О черт! Получив высокий ранг, Нанджи, кажется, совсем потерял голову от радости. Сначала братец, теперь еще вот это. Она невероятно привлекательна и невероятно неподходяща: такая идиотка надоест через пару дней. Ей место в особняке какого-нибудь богача, а уж никак не в жизни странствующего воина. Нельзя и представить, чтобы боги решили сделать ее шестым членом их команды! Ни за что!
— Наверное, надо было сначала посоветоваться с вами, мой повелитель… — Нанджи понял, о чем он думает.
— Да, следовало бы! — оборвал его Уолли и в изнеможении опустился на стул. Все идет не так. Стоит только ему подумать, что вот наконец он коснулся дна, как под ним открывается еще один слой.
— Так как ты ее назвал?
— Зорька, мой повелитель, — ответил Нанджи.
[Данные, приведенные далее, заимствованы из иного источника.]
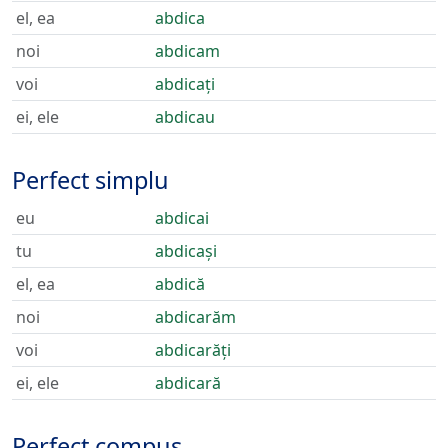
el, ea
abdica
noi
abdicam
voi
abdicați
ei, ele
abdicau
Perfect simplu
eu
abdicai
tu
abdicași
el, ea
abdică
noi
abdicarăm
voi
abdicarăți
ei, ele
abdicară
Perfect compus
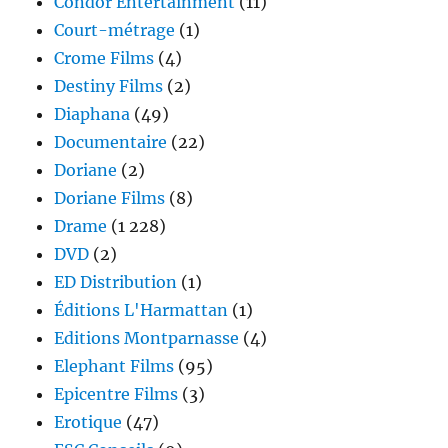
Condor Entertainment
(11)
Court-métrage
(1)
Crome Films
(4)
Destiny Films
(2)
Diaphana
(49)
Documentaire
(22)
Doriane
(2)
Doriane Films
(8)
Drame
(1 228)
DVD
(2)
ED Distribution
(1)
Éditions L'Harmattan
(1)
Editions Montparnasse
(4)
Elephant Films
(95)
Epicentre Films
(3)
Erotique
(47)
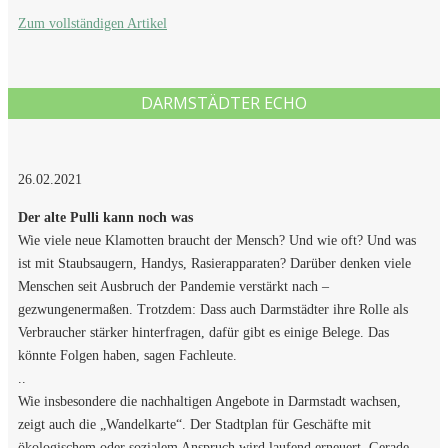
Zum vollständigen Artikel
DARMSTÄDTER ECHO
26.02.2021
Der alte Pulli kann noch was
Wie viele neue Klamotten braucht der Mensch? Und wie oft? Und was
ist mit Staubsaugern, Handys, Rasierapparaten? Darüber denken viele
Menschen seit Ausbruch der Pandemie verstärkt nach –
gezwungenermaßen. Trotzdem: Dass auch Darmstädter ihre Rolle als
Verbraucher stärker hinterfragen, dafür gibt es einige Belege. Das
könnte Folgen haben, sagen Fachleute.
..
Wie insbesondere die nachhaltigen Angebote in Darmstadt wachsen,
zeigt auch die „Wandelkarte“. Der Stadtplan für Geschäfte mit
ökologischem oder sozialem Anspruch wird laufend erneuert. Gerade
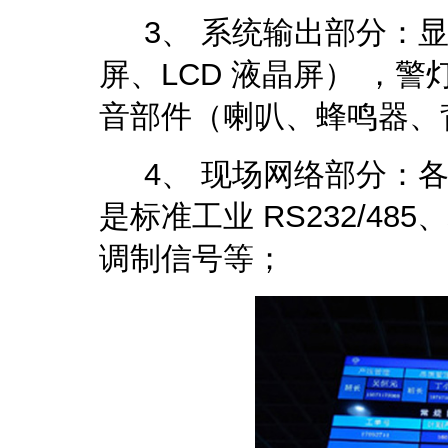
3、 系统输出部分：显
屏、LCD 液晶屏） ，
音部件（喇叭、蜂鸣器、
4、 现场网络部分：各
是标准工业 RS232/485
调制信号等；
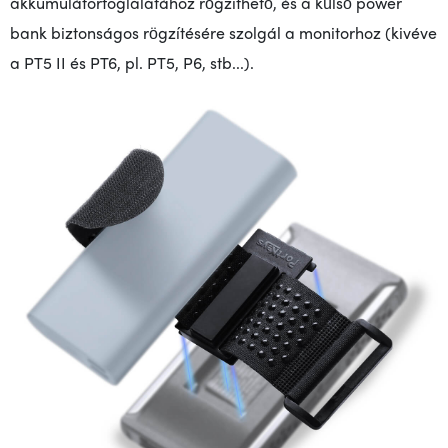
akkumulátorfoglalatához rögzíthető, és a külső power
bank biztonságos rögzítésére szolgál a monitorhoz (kivéve
a PT5 II és PT6, pl. PT5, P6, stb...).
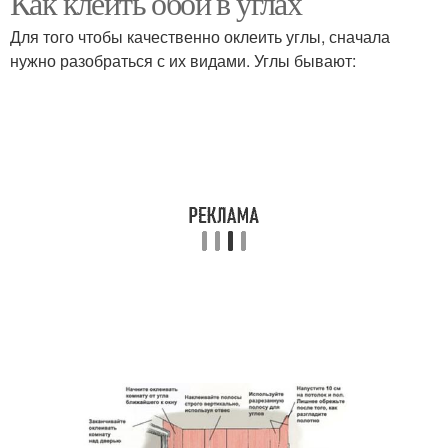
Как клеить обои в углах
Для того чтобы качественно оклеить углы, сначала
нужно разобраться с их видами. Углы бывают:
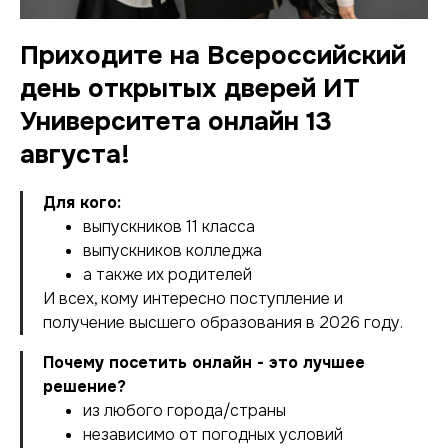
Приходите на Всероссийский
день открытых дверей ИТ
Университета онлайн 13
августа!
Для кого:
выпускников 11 класса
выпускников колледжа
а также их родителей
И всех, кому интересно поступление и
получение высшего образования в 2026 году.
Почему посетить онлайн - это лучшее
решение?
из любого города/страны
независимо от погодных условий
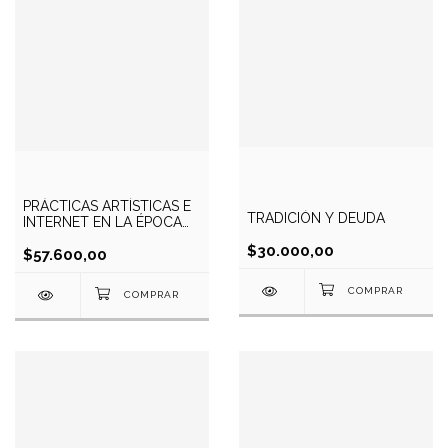
PRÁCTICAS ARTÍSTICAS E
TRADICIÓN Y DEUDA
INTERNET EN LA ÉPOCA
DE LA REDES SOCIALES.
$30.000,00
$57.600,00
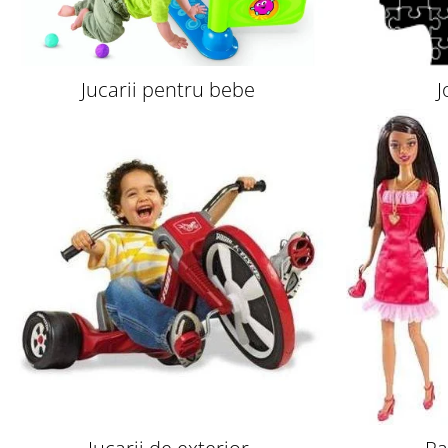
Jucarii pentru bebe
J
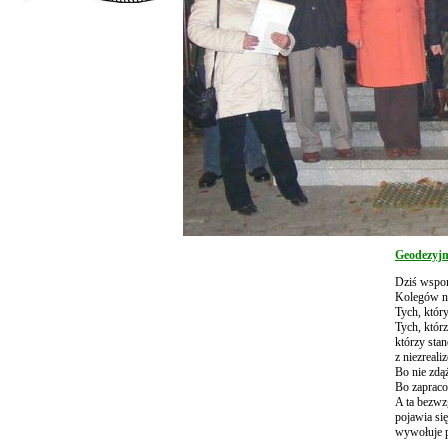
Geodezyjn
Dziś wspo
Kolegów na
Tych, któr
Tych, którz
którzy sta
z niezreal
Bo nie zdąż
Bo zapraco
A ta bezwz
pojawia się
wywołuje p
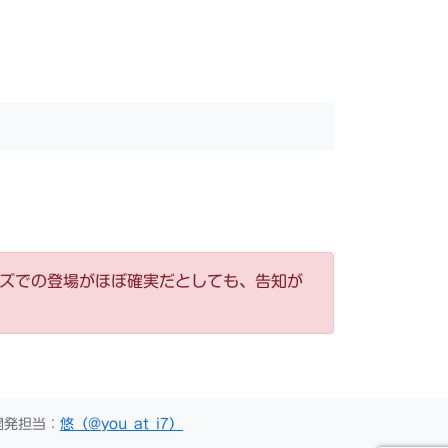
ーズでの登場がほぼ確実だとしても、告知が
開発担当：
悠（@you_at_i7）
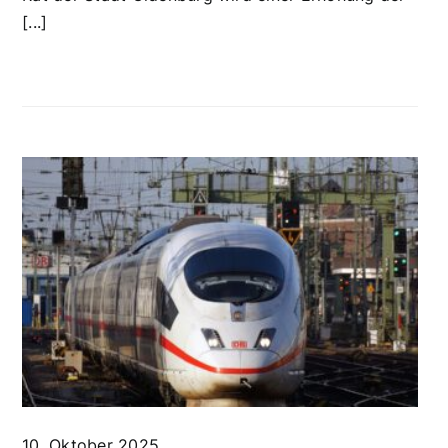
[...]
10. Oktober 2025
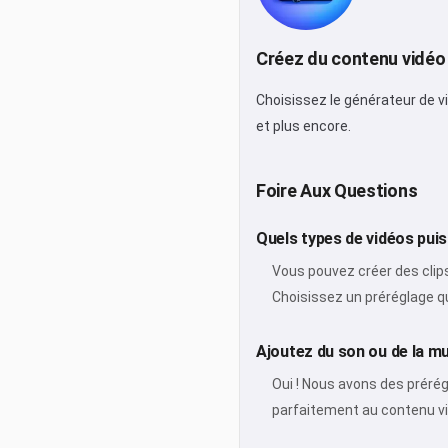
Créez du contenu vidéo a
Choisissez le générateur de v
et plus encore.
Foire Aux Questions
Quels types de vidéos puis-
Vous pouvez créer des clips
Choisissez un préréglage qu
Ajoutez du son ou de la m
Oui ! Nous avons des prérég
parfaitement au contenu vi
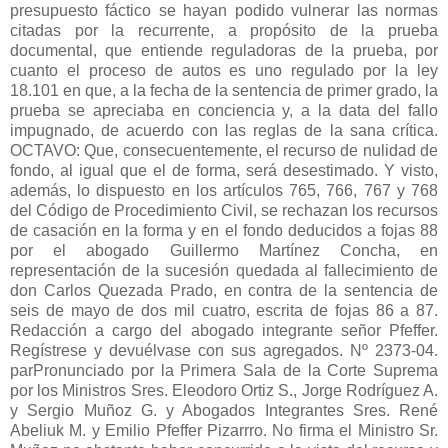
presupuesto fáctico se hayan podido vulnerar las normas
citadas por la recurrente, a propósito de la prueba
documental, que entiende reguladoras de la prueba, por
cuanto el proceso de autos es uno regulado por la ley
18.101 en que, a la fecha de la sentencia de primer grado, la
prueba se apreciaba en conciencia y, a la data del fallo
impugnado, de acuerdo con las reglas de la sana crítica.
OCTAVO: Que, consecuentemente, el recurso de nulidad de
fondo, al igual que el de forma, será desestimado. Y visto,
además, lo dispuesto en los artículos 765, 766, 767 y 768
del Código de Procedimiento Civil, se rechazan los recursos
de casación en la forma y en el fondo deducidos a fojas 88
por el abogado Guillermo Martínez Concha, en
representación de la sucesión quedada al fallecimiento de
don Carlos Quezada Prado, en contra de la sentencia de
seis de mayo de dos mil cuatro, escrita de fojas 86 a 87.
Redacción a cargo del abogado integrante señor Pfeffer.
Regístrese y devuélvase con sus agregados. Nº 2373-04.
parPronunciado por la Primera Sala de la Corte Suprema
por los Ministros Sres. Eleodoro Ortiz S., Jorge Rodríguez A.
y Sergio Muñoz G. y Abogados Integrantes Sres. René
Abeliuk M. y Emilio Pfeffer Pizarrro. No firma el Ministro Sr.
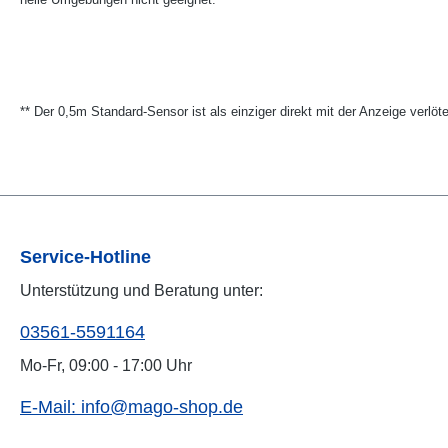
** Der 0,5m Standard-Sensor ist als einziger direkt mit der Anzeige verlöt
Service-Hotline
Unterstützung und Beratung unter:
03561-5591164
Mo-Fr, 09:00 - 17:00 Uhr
E-Mail: info@mago-shop.de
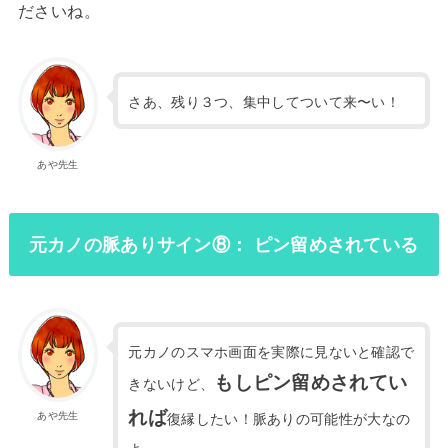
ださいね。
さあ、残り３つ、集中してついて来〜い！
あや先生
元カノの脈ありサイン⑧： ピン留めされている
元カノのスマホ画面を実際に見ないと確認で
もしピン留めされてい
きないけど、
れば
あや先生
復縁したい！脈ありの可能性が大なの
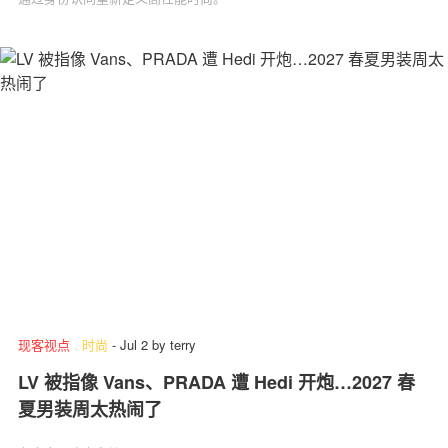
现客视点
.
时尚
-
Jul 2
by
terry
LV 被指像 Vans、PRADA 遭 Hedi 开炮…2027 春
夏男装周太热闹了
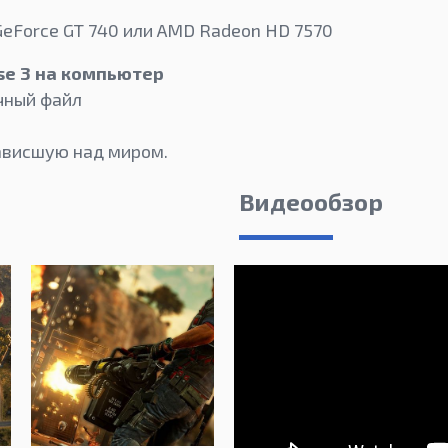
GeForce GT 740 или AMD Radeon HD 7570
use 3 на компьютер
чный файл
нависшую над миром.
Видеообзор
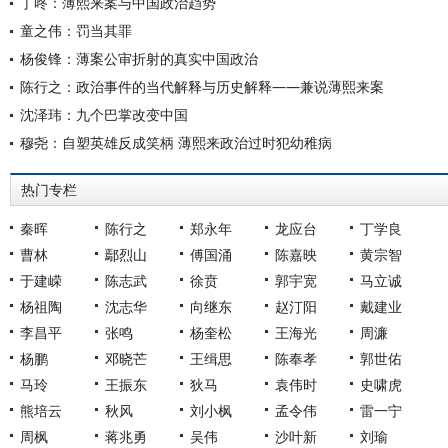
丁咚：薄熙来案与中国政治趋势
童之伟：罚当其罪
杨俊锋：薄案公审折射的真实中国政治
陈行之：政治事件的当代解释与历史解释——兼说薄熙来案
沈泽玮：九个巴掌改变中国
穆尧：自塑英雄反成笑柄 薄熙来政治过时犯幼稚病
热门专栏
秦晖
陈行之
郑永年
龙应台
丁学良
曹林
鄢烈山
傅国涌
陈嘉映
黄宗智
于建嵘
陈志武
徐贲
郭宇宽
马立诚
杨祖陶
沈志华
向继东
赵汀阳
戴建业
李昌平
张鸣
杨奎松
王海光
周濂
杨鹏
邓晓芒
王缉思
陈奉孝
郭世佑
马玲
王振东
狄马
袁伟时
史啸虎
熊培云
秋风
刘小枫
孟令伟
雷一宁
周枫
蒋兆勇
吴伟
沙叶新
刘瑜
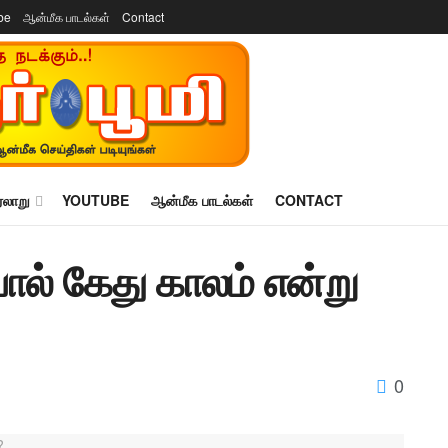
be
ஆன்மீக பாடல்கள்
Contact
ரலாறு
YOUTUBE
ஆன்மீக பாடல்கள்
CONTACT
ோல் கேது காலம் என்று
0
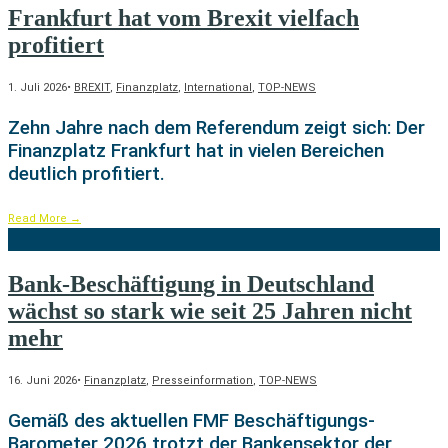
Frankfurt hat vom Brexit vielfach
profitiert
1. Juli 2026
•
BREXIT
,
Finanzplatz
,
International
,
TOP-NEWS
Zehn Jahre nach dem Referendum zeigt sich: Der
Finanzplatz Frankfurt hat in vielen Bereichen
deutlich profitiert.
Read More
→
Bank-Beschäftigung in Deutschland
wächst so stark wie seit 25 Jahren nicht
mehr
16. Juni 2026
•
Finanzplatz
,
Presseinformation
,
TOP-NEWS
Gemäß des aktuellen FMF Beschäftigungs-
Barometer 2026 trotzt der Bankensektor der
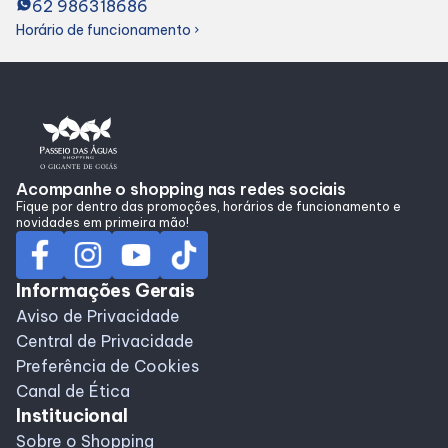
62 986318686
Alimentação
Horário de funcionamento
chevron_right
Programa de Benefícios
Acompanhe o shopping nas redes sociais
Fique por dentro das promoções, horários de funcionamento e
novidades em primeira mão!
Informações Gerais
Aviso de Privacidade
Central de Privacidade
Preferência de Cookies
Canal de Ética
Institucional
Sobre o Shopping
И когда светлейший Шонсу повалился на землю от хохота, мастер Нанджи несколько обиделся на него.
***
Время тянулось медленно. Нанджи хотелось поскорее поиграть со своей новой игрушкой, но Уолли запретил ему это. Он рассказал вассалу о засаде, устроенной Тарру, нехотя упомянул, что убил Джангиуки, но не сказал как. Лицо у Нанджи потемнело, он сгорбился на стуле и хмуро осмотрел подвал. Проснулся Виксини, он был голоден и начал хныкать. Катанджи уселся на солому и, видимо, задумался о том, какой же должна быть настоящая жизнь воина. Наверное, этот грозный Седьмой слегка напугал его. Зорька просто сидела в своем углу.